All this is because A.I. is made in the image of man, but man, if you’ll pardon the religious reference, is made in the image of God.

Frank: I’ll pardon it because you just threw me that big fat bone, apart from which your sentiments are truer than true and beautifully put. I agree with them. And when I locate and commune with my own inner Pollyanna, I think it’s possible that the various grave threats we’re confronting will prompt us to appreciate what’s being endangered more than we did before. Maybe the spread of A.I. nudges us back to intimacy. Maybe Trump’s monstrous ego and grotesque indulgences kindle a renewed regard for altruism and humility. Maybe our national shame on the international stage compels us to rediscover American ideals. To quote Joni Mitchell, you don’t know what you’ve got ’til it’s gone.

Bret: If you’ve never seen it, take six minutes to watch a beautiful young Joni discuss and then play “Woodstock” on her piano. A transcendent human experience that no A.I. could equal. And it’s why I tell young people to skip the Comp Sci classes (which A.I. will surely soon do better than any human programmer, if it isn’t already) and study English literature, music composition, military history, political philosophy, Romantic verse — even journalism! — and anything else that makes them understand how to be fully human. It’s in this process of self-discovery that they’ll find what makes them genuinely valuable, both in life and in the marketplace.

Frank: They’ll also find instructions for all the key passages and relationships in a life: the dos and don’ts of decency and dignity. When I think back to my college education — and I’ve written about this in past columns — nothing served me better than taking an array of Shakespeare classes. There’s no greater warning about vanity run amok, about the cancer of distrust and about the ugly trap of self-pity (“I am a man more sinned against than sinning”) than “King Lear.” Nothing exalts gentleness and coaxes forth sensitivity like the sweetest of Shakespeare’s sonnets.

Bret: Among the best things my wonderful dad ever did for me was to bribe me (with modest sums) to memorize mountains of poetry, including many of those sonnets. I must have been about 12 years old at the time and I can still rattle them off: “When, in disgrace with fortune and men’s eyes, I all alone beweep my outcast state ….”

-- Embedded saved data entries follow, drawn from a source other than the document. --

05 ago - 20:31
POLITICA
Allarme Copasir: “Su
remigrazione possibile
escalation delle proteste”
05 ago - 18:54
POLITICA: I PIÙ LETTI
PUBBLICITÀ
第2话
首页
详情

Frank: Can we lock Trump in the Oval Office for a week and make him tackle the whole oeuvre? If he’ll agree to that, I’ll volunteer to hand-deliver him meals from McDonald’s. We’ll tell him that the Big Mac was named after “Macbeth” — or vice versa. And that Othello was the body-slamming U.F.C. star of his day.

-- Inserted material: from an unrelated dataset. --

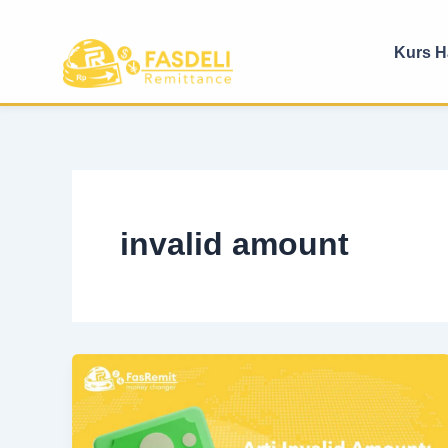
Lewati
ke
Kurs Ha
konten
invalid amount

Bret: Or that a “Hamlet” is just an Egg McMuffin with extra ham and an odd piece of lettuce.

Anyway, it’s too late for Trump but not too late for the incoming class of college first years. Here’s my personal challenge for Paul Alivisatos, Michael Crow, Ron Daniels, Daniel Diermeier, Julio Frenk, Alan Garber, Maurie McInnis, Linda Mills, Jennifer Mnookin, Christina Paxson, Lee Roberts, Laura Ann Rosenbury and every other leader of an important university, public or private: Challenge your students to memorize and recite 12 sonnets in exchange for a $3,000 tuition discount. Just that — install some iambic pentameter in their souls so they can hear, express and really feel the sublimity and power of the language. Now that would be a revolution in higher education.

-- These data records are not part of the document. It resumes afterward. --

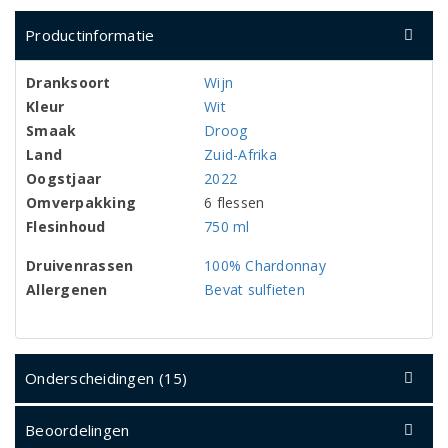
Productinformatie
Dranksoort
Wijn
Kleur
Wit
Smaak
Droog
Land
Zuid-Afrika
Oogstjaar
2022
Omverpakking
6 flessen
Flesinhoud
750 ml
Druivenrassen
100% Chardonnay
Allergenen
Bevat sulfieten
Onderscheidingen (15)
Beoordelingen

Frank: In the same way that Shakespeare is an answer to “Fruit Love Island,” a quiet, small movie that’s currently streaming on several platforms is a retort to all those loud, big-budget action extravaganzas. It’s called “A Little Prayer.” It was written and directed by Angus MacLachlan. It stars David Strathairn as a father recognizing the limits of his influence on his grown children. And after a slow, subdued start, it finds this gorgeous voice — wistful, hopeful — as it captures the predictable missteps and unpredictable mercies that make up most people’s days.

I can’t promise that everyone will love it. But I can guarantee that not a phrase or frame of it was generated by A.I.

The Times is committed to publishing a diversity of letters to the editor. We’d like to hear what you think about this or any of our articles. Here are some tips. And here’s our email: [email protected].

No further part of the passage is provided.